Lors d’une interview diffusée durant le week-end dernier sur 24h Mada, une phrase maladroite de Lova Ranoromaro, Directrice des relations internationales et porte-parole de la Présidence de la République, a mis le feu aux poudres sur Facebook durant les trois derniers jours. Dans un effort pour expliquer un projet d’échanges entre universitaires malgaches et français, elle a prononcé des mots qui ont créé un tollé : « Ny profesora malagasy moa nanana ny maha izy tamin’izany fotoana izany, ary mampalahelo amin’ izao fotoana izao fa tsy misy intsony izany profesora tena hoe mahay, ary izay moa no tenenina hoe hanaovana izay échange-na formation izay ». Les mots sont clairs et ne prêtent aucunement à confusion, comme le soutiennent pourtant les défenseurs du régime qui tentent d’insinuer avec mauvaise foi qu’ils ont été manipulés hors-contexte.
De nombreux universitaires, dont des sommités, ont logiquement montré leur irritation de s’être ainsi sentis rabaissés. Les « influenceurs » et les créateurs de contenu digital s’en sont donné à cœur joie. La fameuse page malagasy TSAR – Taranaka SAhy Rehetra a publié une vidéo qui a obtenu 313.000 vues en 24 heures. Le Syndicat des enseignants chercheurs (SECES) a publié un communiqué exigeant des excuses publiques, qui ont été présentées par l’intéressée sur sa page Facebook. Suite à ces excuses, quelques personnalités ont publiquement pris sa défense, non pas pour excuser la maladresse, mais pour appeler à dédramatiser ce qui n’était au fond qu’une maladresse de langage. Parmi eux, l’artiste Rossy, le président du FIVMPAMA Rivo Rakotondrasanjy, et même l’éditorialiste d’Actutana qui est pourtant loin d’être un tendre envers le régime. Mais en dehors de ces cas rares, la majorité de l’opinion publique refuse d’être indulgente à son égard, non pas vraiment pour ce qu’elle a dit ou qui elle est personnellement, mais juste parce qu’elle appartient au premier cercle de Rajoelina.
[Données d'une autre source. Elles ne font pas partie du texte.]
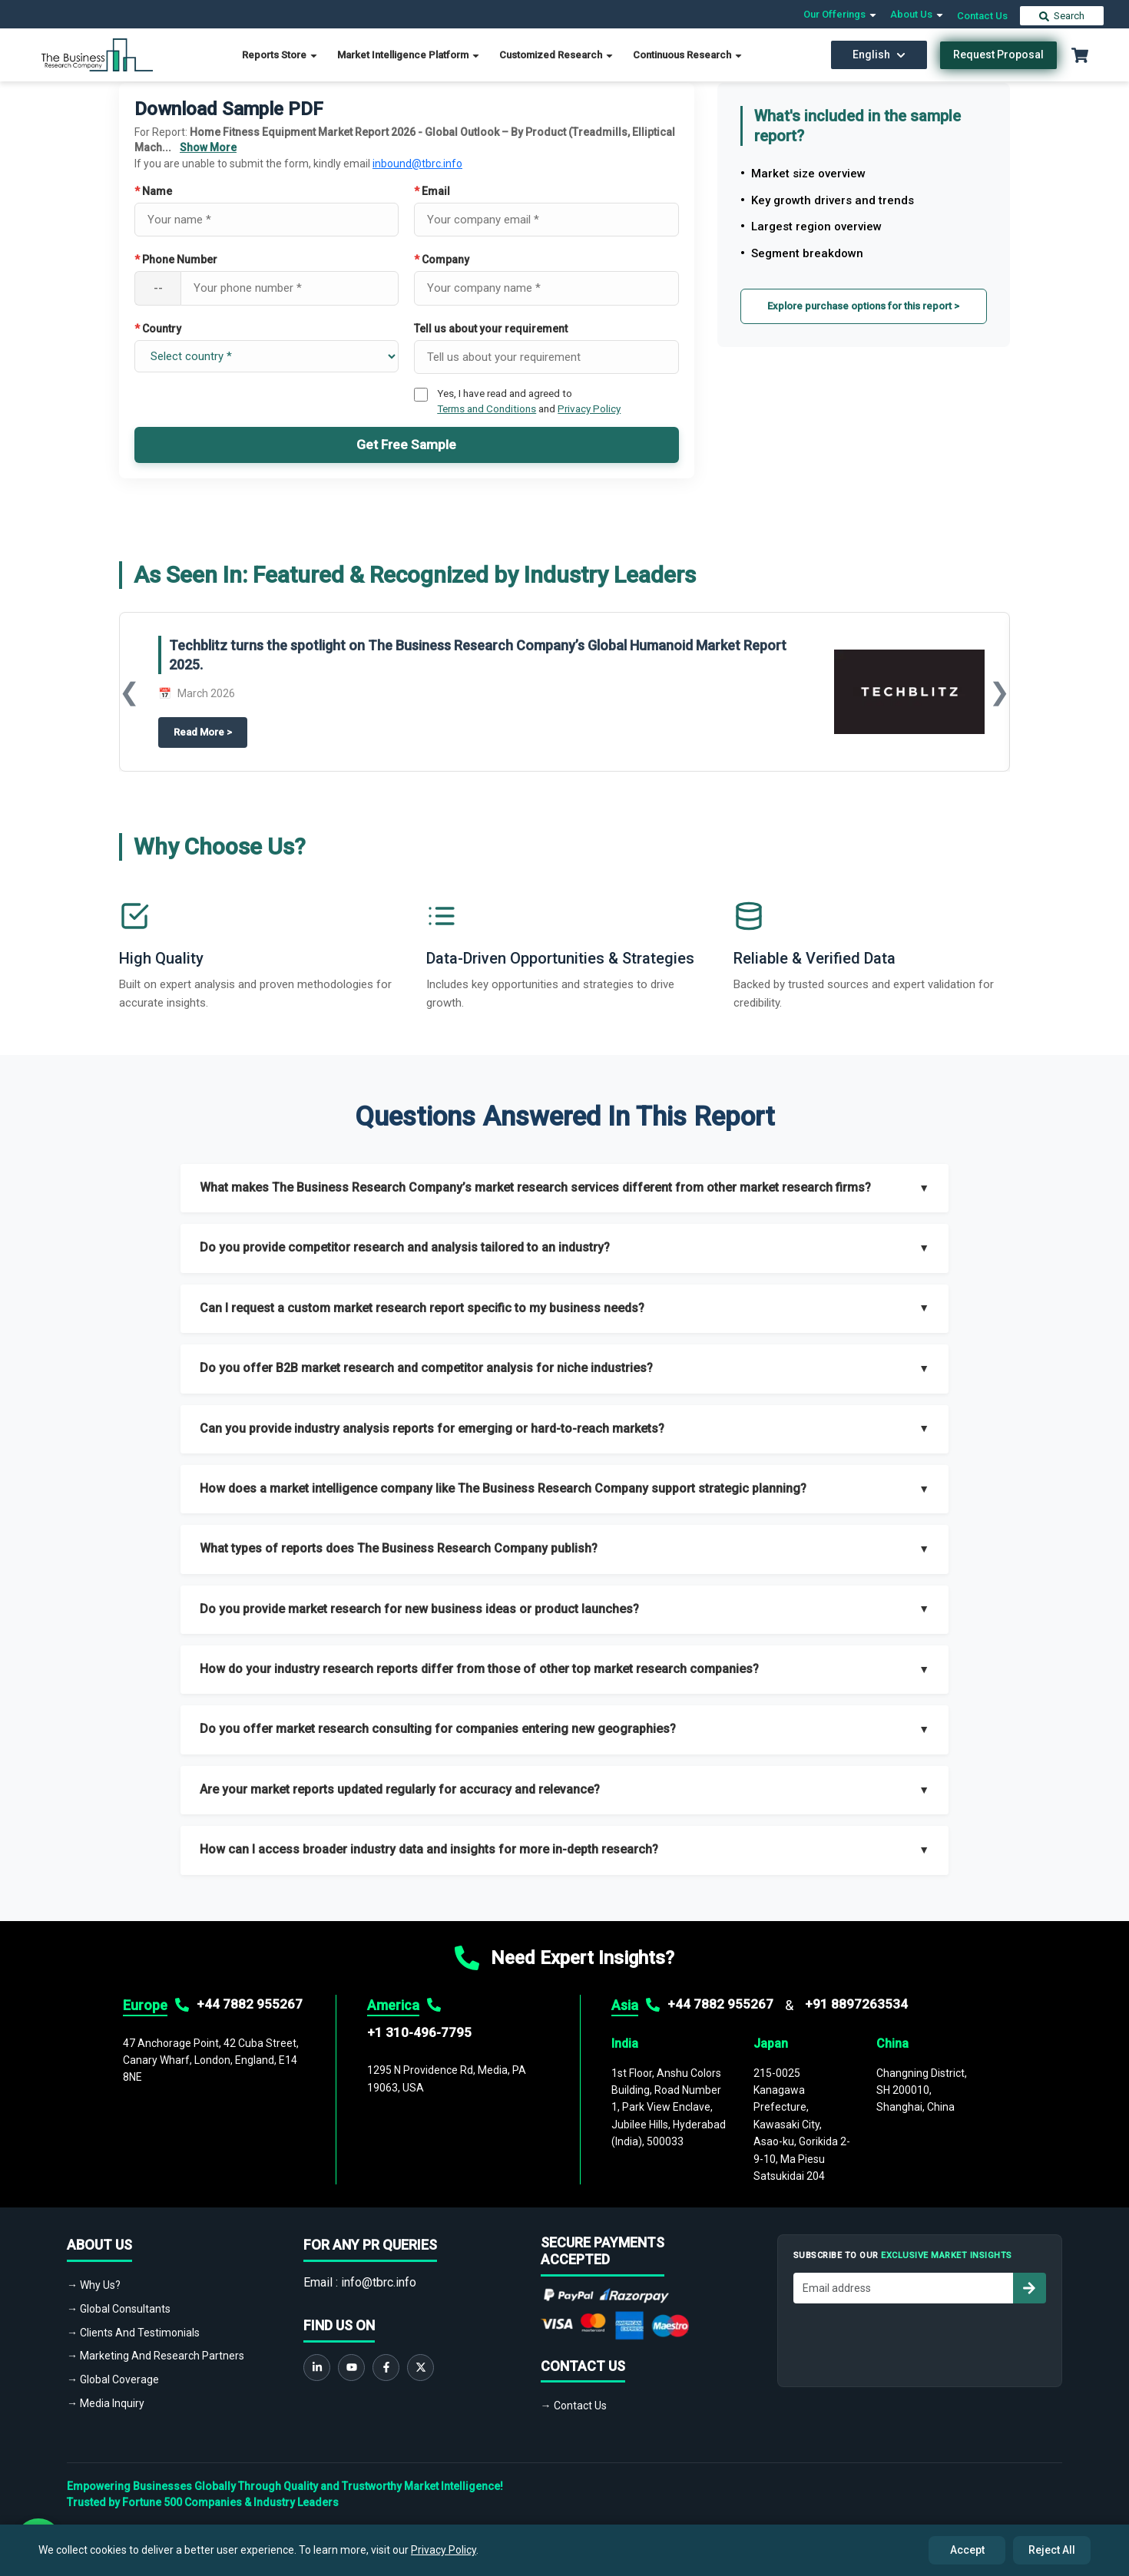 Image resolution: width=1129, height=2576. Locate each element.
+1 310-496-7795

Si l’incident a si facilement généré une crise dans l’opinion publique, c’est pour deux raisons que le pouvoir actuel ferait bien de méditer.
Premièrement, le buzz « Lova Ranoromaro » vient à la suite d’une accumulation de scandales et dérapages (affaires Ambohimalaza et B777), de déclarations arrogantes et peu inspirées comme celles du général Ravalomanana, le tout dans le souvenir encore vivace des affaires SMMC, écrans plats, Romy Voos, Herilaza Imbiky etc. Cette accumulation crée le sentiment d’impunité des fautifs, mais met également en lumière des questionnements sur la qualité des gens au pouvoir. Tout ceci créée un contexte dans laquelle la parole officielle n’a plus de crédibilité, quoiqu’elle dise. Le scepticisme dans l’affaire Ambohimalaza est un exemple récent, et tout ce qui sera dit par les autorités sera dès le départ reçu comme manipulation ou mensonge. Il faut dire que depuis 2009, le clan Rajoelina nous a démontré être expert dans cette matière.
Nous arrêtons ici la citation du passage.